Les allergies alimentaires et l’asthme sont deux composantes de l’atopie. Les deux conditions coexistent d’ailleurs souvent chez les patientes et les patients. Cela dit, les experts croient qu’elles feraient plus que coexister : l’asthme et les allergies alimentaires seraient aussi interconnectées. Voici ce que l’on sait à l’heure actuelle sur le sujet.

D’abord, quelques mots sur l’asthme

L’asthme est une maladie respiratoire qui se caractérise par une inflammation et une obstruction partielle des bronches. La personne asthmatique se sent essoufflée, sa respiration est sifflante, elle tousse et a une impression de serrement dans sa poitrine. Les symptômes d’asthme peuvent être déclenchés par de nombreux facteurs comme la fumée de tabac, les émotions fortes, la poussière et les produits irritants.

On estime que quelque 800 000 Québécoises et Québécois seraient asthmatiques, dont 200 000 enfants [1]. Ce nombre augmenterait toutefois d’année en année. Les symptômes d’asthme peuvent être maîtrisés en adoptant un mode de vie sain, en évitant les déclencheurs de l’asthme et en s’assurant de prendre sa médication pour l’asthme régulièrement. Une médication d’urgence (bronchodilatateurs) peut aussi être administrée pour soulager les symptômes d’asthme lors d’une crise.

L’asthme est l’une des composantes de l’atopie, avec les allergies alimentaires, la rhinite allergique et la dermatite atopique (eczéma). Les quatre conditions peuvent d’ailleurs s’observer chez une même personne.

L’allergie alimentaire prédisposerait à l’asthme

Selon toute vraisemblance, l’apparition d’une allergie alimentaire dans les premières années de la vie précéderait le développement d’un asthme pendant l’enfance ou à l’âge adulte [2, 3]. Cette séquence correspond à l’hypothèse de la marche atopique : chez les personnes qui présentent une atopie, la dermatite atopique (eczéma) et les allergies alimentaires seraient les premières à se développer, suivies plus tard de l’asthme et de la rhinite allergique [3].

Évidemment, la présence d’une condition atopique chez un individu ne prédit pas à tout coup qu’une allergie alimentaire ou qu’un asthme se manifestera. On croit cependant que le fait de vivre avec des allergies alimentaires augmenterait le risque d’une personne de développer un asthme. Plusieurs études abondent d’ailleurs en ce sens :

  • Une équipe de chercheurs du Children’s Memorial Hospital de Chicago a constaté que les enfants ayant reçu un diagnostic d’allergies alimentaires recevaient plus souvent un diagnostic d’asthme que ceux et celles qui n’étaient pas allergiques [4].
  • Dans une étude américaine, les investigateurs ont remarqué un risque plus élevé de développer un asthme si la personne était allergique aux arachides, au lait ou aux œufs, ou encore si elle était allergique à deux aliments ou plus [5].
  • Une autre équipe du David Hide Asthma and Allergy Research Center au Royaume-Uni a observé une association significative entre la présence d’une allergie aux œufs pendant l’enfance et le risque de développer une maladie respiratoire allergique, dont l’asthme, à l’âge de 4 ans [6].

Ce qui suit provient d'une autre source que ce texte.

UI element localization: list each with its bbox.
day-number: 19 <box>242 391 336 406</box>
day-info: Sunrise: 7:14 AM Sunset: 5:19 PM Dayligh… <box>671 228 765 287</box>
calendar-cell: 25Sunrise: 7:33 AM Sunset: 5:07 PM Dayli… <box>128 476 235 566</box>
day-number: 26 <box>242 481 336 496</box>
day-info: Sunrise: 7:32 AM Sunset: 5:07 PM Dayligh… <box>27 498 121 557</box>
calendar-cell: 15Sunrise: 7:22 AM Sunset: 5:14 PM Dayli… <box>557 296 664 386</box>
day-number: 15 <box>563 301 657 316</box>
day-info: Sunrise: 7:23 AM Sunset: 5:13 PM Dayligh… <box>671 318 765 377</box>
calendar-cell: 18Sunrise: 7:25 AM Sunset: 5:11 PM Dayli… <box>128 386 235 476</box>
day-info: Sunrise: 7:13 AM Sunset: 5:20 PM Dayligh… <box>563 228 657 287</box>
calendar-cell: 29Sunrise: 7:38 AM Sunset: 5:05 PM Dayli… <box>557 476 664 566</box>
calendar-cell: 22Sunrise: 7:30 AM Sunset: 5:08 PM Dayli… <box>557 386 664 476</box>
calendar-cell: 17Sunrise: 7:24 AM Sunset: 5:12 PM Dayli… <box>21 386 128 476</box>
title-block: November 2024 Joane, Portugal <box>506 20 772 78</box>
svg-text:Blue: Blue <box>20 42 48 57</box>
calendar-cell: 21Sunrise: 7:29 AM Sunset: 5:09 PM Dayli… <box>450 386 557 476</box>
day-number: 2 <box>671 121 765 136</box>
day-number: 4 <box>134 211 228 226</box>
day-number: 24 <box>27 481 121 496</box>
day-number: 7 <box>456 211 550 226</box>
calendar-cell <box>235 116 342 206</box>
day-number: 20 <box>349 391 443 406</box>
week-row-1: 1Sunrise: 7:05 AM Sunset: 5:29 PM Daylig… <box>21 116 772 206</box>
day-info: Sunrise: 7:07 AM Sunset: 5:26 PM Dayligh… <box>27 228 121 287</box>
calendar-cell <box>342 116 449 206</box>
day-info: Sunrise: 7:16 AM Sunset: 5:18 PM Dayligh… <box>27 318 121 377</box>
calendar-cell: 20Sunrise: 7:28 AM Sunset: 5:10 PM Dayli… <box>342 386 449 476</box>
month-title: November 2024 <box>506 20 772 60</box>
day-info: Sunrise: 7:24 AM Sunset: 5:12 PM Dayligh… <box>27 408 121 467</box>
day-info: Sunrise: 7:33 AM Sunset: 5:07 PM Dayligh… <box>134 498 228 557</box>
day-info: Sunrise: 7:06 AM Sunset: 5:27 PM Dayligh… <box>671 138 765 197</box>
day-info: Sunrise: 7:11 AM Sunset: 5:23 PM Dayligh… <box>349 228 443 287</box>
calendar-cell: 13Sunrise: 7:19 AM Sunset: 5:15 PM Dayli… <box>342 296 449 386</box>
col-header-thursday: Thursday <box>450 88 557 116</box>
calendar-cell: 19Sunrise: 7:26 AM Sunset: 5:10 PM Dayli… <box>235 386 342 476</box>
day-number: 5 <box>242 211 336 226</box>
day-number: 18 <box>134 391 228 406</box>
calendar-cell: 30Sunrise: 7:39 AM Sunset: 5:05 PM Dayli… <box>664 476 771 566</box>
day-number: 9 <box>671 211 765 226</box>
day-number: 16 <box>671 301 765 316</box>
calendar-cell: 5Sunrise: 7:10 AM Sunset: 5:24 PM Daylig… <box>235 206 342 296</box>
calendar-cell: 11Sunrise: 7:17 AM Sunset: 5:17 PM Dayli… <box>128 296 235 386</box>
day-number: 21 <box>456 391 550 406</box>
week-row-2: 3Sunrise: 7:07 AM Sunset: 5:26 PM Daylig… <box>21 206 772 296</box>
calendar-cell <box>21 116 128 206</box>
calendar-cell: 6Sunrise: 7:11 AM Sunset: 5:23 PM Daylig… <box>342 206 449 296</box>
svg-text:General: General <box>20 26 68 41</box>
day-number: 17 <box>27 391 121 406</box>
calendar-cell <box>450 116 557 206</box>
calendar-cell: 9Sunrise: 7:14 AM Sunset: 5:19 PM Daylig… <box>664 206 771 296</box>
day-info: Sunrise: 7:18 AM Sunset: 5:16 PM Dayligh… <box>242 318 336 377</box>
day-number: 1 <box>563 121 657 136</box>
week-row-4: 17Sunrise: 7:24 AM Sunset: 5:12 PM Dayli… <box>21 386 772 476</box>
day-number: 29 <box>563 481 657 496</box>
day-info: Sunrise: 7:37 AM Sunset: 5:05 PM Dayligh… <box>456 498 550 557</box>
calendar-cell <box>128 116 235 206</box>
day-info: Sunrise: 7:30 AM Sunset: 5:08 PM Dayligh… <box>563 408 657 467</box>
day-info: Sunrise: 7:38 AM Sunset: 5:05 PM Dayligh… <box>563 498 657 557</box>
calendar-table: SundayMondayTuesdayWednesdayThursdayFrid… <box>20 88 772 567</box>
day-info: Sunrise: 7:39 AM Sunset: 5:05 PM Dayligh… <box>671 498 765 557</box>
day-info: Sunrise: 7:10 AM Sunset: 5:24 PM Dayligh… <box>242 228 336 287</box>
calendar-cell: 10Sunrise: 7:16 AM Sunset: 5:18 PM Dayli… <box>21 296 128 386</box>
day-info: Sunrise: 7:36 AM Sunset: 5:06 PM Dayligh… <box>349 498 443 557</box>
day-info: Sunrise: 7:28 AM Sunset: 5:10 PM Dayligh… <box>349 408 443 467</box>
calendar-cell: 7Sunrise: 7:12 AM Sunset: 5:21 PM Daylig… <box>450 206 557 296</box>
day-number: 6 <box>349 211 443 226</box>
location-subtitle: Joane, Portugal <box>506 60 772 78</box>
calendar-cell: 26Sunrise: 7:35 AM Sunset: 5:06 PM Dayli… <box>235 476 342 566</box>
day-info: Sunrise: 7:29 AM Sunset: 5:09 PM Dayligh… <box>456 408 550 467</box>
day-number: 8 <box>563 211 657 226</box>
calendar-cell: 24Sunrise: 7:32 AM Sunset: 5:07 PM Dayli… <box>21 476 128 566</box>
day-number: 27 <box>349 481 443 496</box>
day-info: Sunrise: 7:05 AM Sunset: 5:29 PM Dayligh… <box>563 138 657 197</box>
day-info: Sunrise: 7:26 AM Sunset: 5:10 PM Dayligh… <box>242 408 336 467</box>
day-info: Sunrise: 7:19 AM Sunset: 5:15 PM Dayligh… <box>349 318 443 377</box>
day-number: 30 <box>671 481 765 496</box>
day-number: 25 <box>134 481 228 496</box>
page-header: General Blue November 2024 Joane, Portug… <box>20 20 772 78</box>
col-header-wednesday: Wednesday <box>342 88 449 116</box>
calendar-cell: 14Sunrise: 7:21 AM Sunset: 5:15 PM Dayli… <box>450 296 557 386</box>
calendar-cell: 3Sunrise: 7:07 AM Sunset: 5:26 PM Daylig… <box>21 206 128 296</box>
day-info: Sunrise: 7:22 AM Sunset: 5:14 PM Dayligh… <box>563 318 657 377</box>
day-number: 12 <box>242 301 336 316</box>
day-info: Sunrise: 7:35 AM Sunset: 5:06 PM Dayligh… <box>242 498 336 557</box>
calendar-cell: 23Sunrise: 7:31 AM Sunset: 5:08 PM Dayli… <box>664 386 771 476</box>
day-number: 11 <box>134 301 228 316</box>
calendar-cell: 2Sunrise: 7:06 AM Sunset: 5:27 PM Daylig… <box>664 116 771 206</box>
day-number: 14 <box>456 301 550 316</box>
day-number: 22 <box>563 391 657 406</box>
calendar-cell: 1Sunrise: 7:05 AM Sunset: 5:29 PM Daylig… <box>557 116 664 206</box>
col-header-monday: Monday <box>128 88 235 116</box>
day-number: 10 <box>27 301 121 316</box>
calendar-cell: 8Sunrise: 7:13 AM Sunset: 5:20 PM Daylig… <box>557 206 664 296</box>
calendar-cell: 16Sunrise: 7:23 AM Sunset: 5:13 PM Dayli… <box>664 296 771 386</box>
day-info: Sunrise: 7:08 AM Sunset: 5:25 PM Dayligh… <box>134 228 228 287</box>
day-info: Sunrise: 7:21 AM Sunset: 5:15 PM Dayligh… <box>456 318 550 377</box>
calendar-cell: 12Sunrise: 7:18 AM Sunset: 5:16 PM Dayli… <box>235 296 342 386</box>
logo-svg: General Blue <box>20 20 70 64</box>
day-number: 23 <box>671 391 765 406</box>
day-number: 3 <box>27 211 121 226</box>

L’asthme : facteur aggravant de l’anaphylaxie

Parmi les nombreux facteurs aggravant l’anaphylaxie, aussi appelés cofacteurs, on retrouve l’asthme. Ainsi, le risque de souffrir d’une anaphylaxie sévère ou même fatale augmenterait en présence d’asthme, particulièrement lorsque l’asthme n’est pas bien maîtrisé ou encore s’il s’agit d’un asthme sévère [7, 8].

Si vous vivez avec des allergies alimentaires et que vous êtes également asthmatique, assurez-vous d’un bon contrôle de vos symptômes d’asthme, par exemple :

  • en établissant avec votre médecin ou votre pharmacien un plan d’action pour l’asthme ;
  • en identifiant les facteurs qui déclenchent vos symptômes d’asthme ;
  • en vous assurant de prendre votre médication de contrôle de l’asthme régulièrement ;
  • en ayant toujours à portée de main votre auto-injecteur d’épinéphrine en cas d’anaphylaxie et votre médicament de secours pour l’asthme (bronchodilatateur) afin de pouvoir l’utiliser rapidement si des symptômes d’asthme se manifestent (en cas de doute sur la nature des symptômes, toujours considérer qu’il s’agit d’une anaphylaxie – voir la prochaine section pour plus d’informations) ;
  • en consultant votre pharmacien ou votre médecin si vous avez du mal à contrôler vos symptômes d’asthme.

Crise d’asthme ou anaphylaxie ?

Les personnes asthmatiques qui vivent aussi avec des allergies alimentaires peuvent avoir des problèmes à différencier leurs symptômes d’asthme et les manifestations d’une réaction allergique. En effet, la respiration sifflante, la difficulté à respirer et la toux, qui figurent souvent parmi les premiers symptômes de l’anaphylaxie, sont également présents dans l’asthme. Et en situation d’urgence, le temps n’est pas à la réflexion.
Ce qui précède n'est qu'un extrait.